Thursday 13 November 2014, 8pm

Peter Walker + Matt Elliott

No Longer Available


Having played one of the first ever public shows at Cafe OTO, it's a long overdue return for cult American folk guitarist Peter Walker. Support comes from English folk guitarist and singer Matt Elliott, well known for his work with The Third Eye Foundation, as well as contributions to classic records by Flying Saucer Attack and Movietone.


PETER WALKER

Noted for dynamic instrumental pieces inspired by the Indian Raga and Spanish flamenco traditions blended with traditional American folk and occasional rock influences, Walker’s debut LP Rainy Day Raga was released by Vanguard Records in 1966, followed by the release of Second Poem in 1968. Along with Sandy Bull, John Fahey, and Robbie Basho, Walker is considered one of the premier guitarists of his generation. On Second Poem, Walker plays guitar and sitar and is accompanied by flutist Jim Pepper (of The Free Spirits) along with violin, tabla, & tamboura. Walker is the missing link between Ravi Shankar and Timothy Leary in more ways than one.

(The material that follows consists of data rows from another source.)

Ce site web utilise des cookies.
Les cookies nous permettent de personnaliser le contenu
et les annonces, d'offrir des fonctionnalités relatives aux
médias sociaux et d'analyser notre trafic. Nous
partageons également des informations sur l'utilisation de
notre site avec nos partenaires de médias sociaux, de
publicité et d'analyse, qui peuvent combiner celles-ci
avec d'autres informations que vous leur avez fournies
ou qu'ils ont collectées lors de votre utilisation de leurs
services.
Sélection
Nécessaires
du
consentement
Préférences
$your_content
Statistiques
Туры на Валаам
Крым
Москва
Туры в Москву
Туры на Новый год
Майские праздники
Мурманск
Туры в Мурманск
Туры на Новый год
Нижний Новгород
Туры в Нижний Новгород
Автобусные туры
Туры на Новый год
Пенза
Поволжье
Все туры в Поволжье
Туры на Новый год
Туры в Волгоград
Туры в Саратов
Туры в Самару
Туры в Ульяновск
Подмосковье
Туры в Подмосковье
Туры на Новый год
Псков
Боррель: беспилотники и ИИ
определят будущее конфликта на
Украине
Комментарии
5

"Walker sits behind a plate of candles, tells stories about the historical congruencies between flamenco and raga, and switches between a nylon string guitar for the Spanish stuff, and a steel-stringed one for the Indian-derived music.

Walker’s virtuosity, in both disciplines, is pretty astonishing, but what’s also striking is how those long years of study and practise seem to have resulted in an intuitive understanding of the guitar and its possibilities; that an obsession with technique has created, unusually, a devotional take on traditional forms that is transcendent rather than hamstrung by muso perfectionism."
- John Mulvey, Uncut - review of Peter Walker live at Cafe OTO in 2008




MATT ELLIOTT

Matt Elliott is an English folk guitarist and singer from Bristol, who has also previously produced and recorded electronic music under the name The Third Eye Foundation. New album, Only Myocardial Infarction Can Break Your Heart, announces an optimism previously unsuspected in the musician. A new start, perhaps a form of renewed hope. Whatever it may be, this new album introduces a new dimension in the music of Matt Elliott, without ever questioning the foundations.

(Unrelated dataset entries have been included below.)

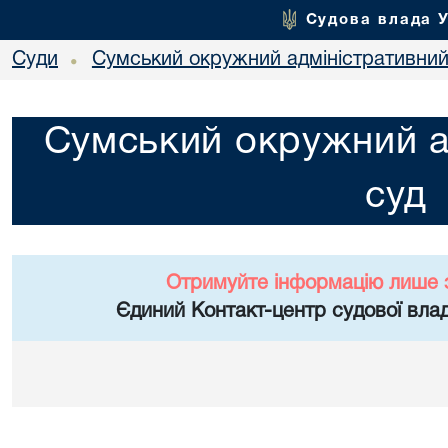
Судова влада 
Суди
Сумський окружний адміністративний
•
Сумський окружний а
суд
Отримуйте інформацію лише 
Єдиний Контакт-центр судової влад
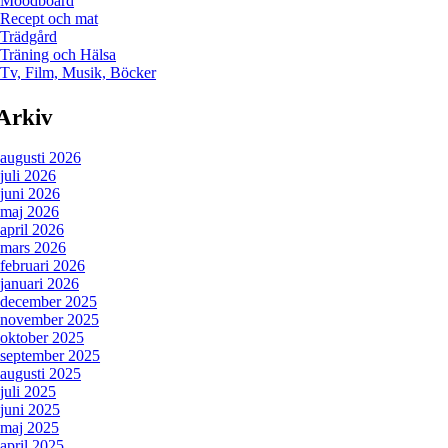
Moodboard
Recept och mat
Trädgård
Träning och Hälsa
Tv, Film, Musik, Böcker
Arkiv
augusti 2026
juli 2026
juni 2026
maj 2026
april 2026
mars 2026
februari 2026
januari 2026
december 2025
november 2025
oktober 2025
september 2025
augusti 2025
juli 2025
juni 2025
maj 2025
april 2025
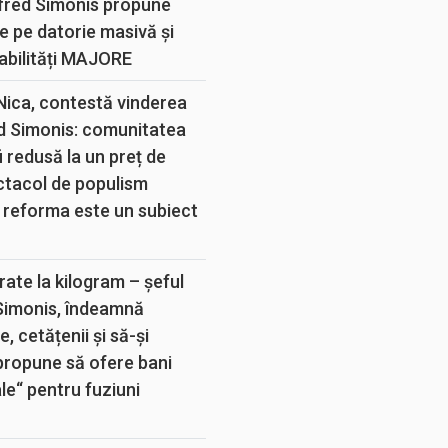
lfred Simonis propune
e pe datorie masivă și
abilități MAJORE
 Nica, contestă vinderea
d Simonis: comunitatea
 redusă la un preț de
ectacol de populism
 reforma este un subiect
rate la kilogram – șeful
 Simonis, îndeamnă
, cetățenii și să-și
propune să ofere bani
e“ pentru fuziuni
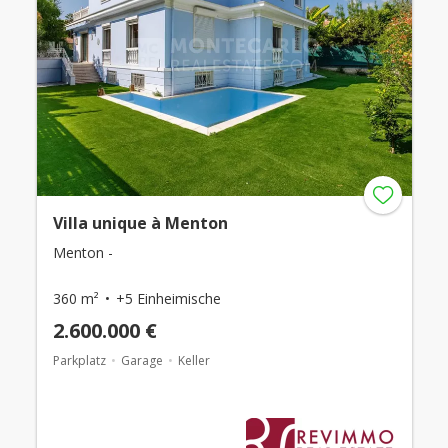
Villa unique à Menton
Menton -
360 m²
+5 Einheimische
2.600.000 €
Parkplatz
Garage
Keller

From the first notes, the climate (relatively) less dark than usual, and the listener is taken away naturally.The first piece, over 17 minutes, a manifest of a new dynamic and unassailable, a desire to move forward regardless of the obstacles. The melancholy that has always emerged from Matt’s music is transformed here into bustling energy and yet extremely warm. More than ever, he managed to merge shadow and light within the same song. Emotions are no longer opposed, they complement in the most beautiful way. Clearly, the fog has dissipated somewhat and shows the way as it really is, winding and rocky but whose purpose is simply a gateway to the territories of serenity.

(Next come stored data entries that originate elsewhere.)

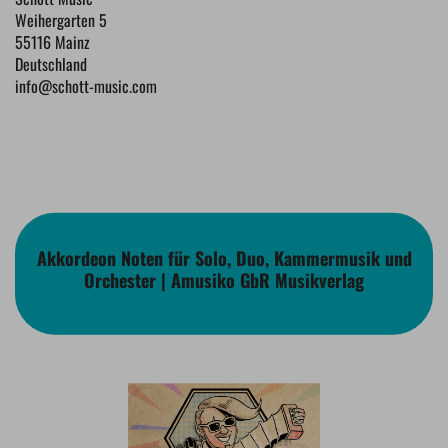
Weihergarten 5
55116 Mainz
Deutschland
info@schott-music.com
Akkordeon Noten für Solo, Duo, Kammermusik und
Orchester | Amusiko GbR Musikverlag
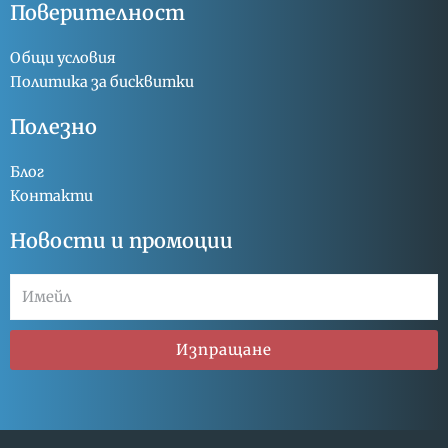
Поверителност
Общи условия
Политика за бисквитки
Полезно
Блог
Контакти
Новости и промоции
Изпращане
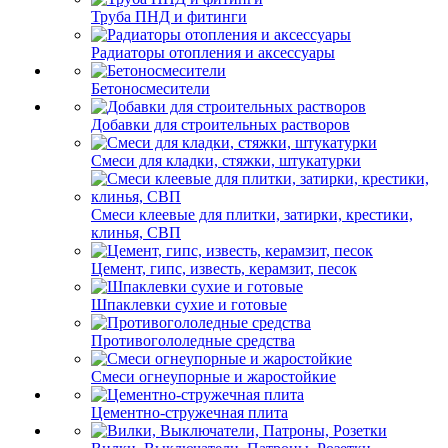
Труба ПНД и фитинги
Радиаторы отопления и аксессуары
Бетоносмесители
Добавки для строительных растворов
Смеси для кладки, стяжки, штукатурки
Смеси клеевые для плитки, затирки, крестики,
клинья, СВП
Цемент, гипс, известь, керамзит, песок
Шпаклевки сухие и готовые
Противогололедные средства
Смеси огнеупорные и жаростойкие
Цементно-стружечная плита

So much so that we will never have felt so close to the musician listening to one of his records, sometimes to the point of having the feeling of being in the same room with him to share one of unexpected moments of intoxication as they are rare … and therefore priceless. Only Myocardial Infartion Can Break Your Heart seems to be the work of reconstruction after a Broken Man impregnated with despair. And if the load is less emotional funereal, intense, it remains intact.